• **DATASET EXTRACT**
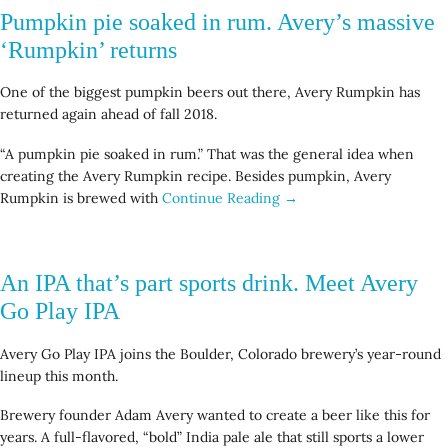
Pumpkin pie soaked in rum. Avery’s massive
‘Rumpkin’ returns
One of the biggest pumpkin beers out there, Avery Rumpkin has
returned again ahead of fall 2018.
“A pumpkin pie soaked in rum.” That was the general idea when
creating the Avery Rumpkin recipe. Besides pumpkin, Avery
Rumpkin is brewed with
Continue Reading →
An IPA that’s part sports drink. Meet Avery
Go Play IPA
Avery Go Play IPA joins the Boulder, Colorado brewery’s year-round
lineup this month.
Brewery founder Adam Avery wanted to create a beer like this for
years. A full-flavored, “bold” India pale ale that still sports a lower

• **EXERCISE DETAILS**
Line by line, write out the data above exactly, without the pictures.

• **RESPONSE**
Pumpkin pie soaked in rum. Avery’s massive
‘Rumpkin’ returns
One of the biggest pumpkin beers out there, Avery Rumpkin has
returned again ahead of fall 2018.
“A pumpkin pie soaked in rum.” That was the general idea when
creating the Avery Rumpkin recipe. Besides pumpkin, Avery
Rumpkin is brewed with
Continue Reading →
An IPA that’s part sports drink. Meet Avery
Go Play IPA
Avery Go Play IPA joins the Boulder, Colorado brewery’s year-round
lineup this month.
Brewery founder Adam Avery wanted to create a beer like this for
years. A full-flavored, “bold” India pale ale that still sports a lower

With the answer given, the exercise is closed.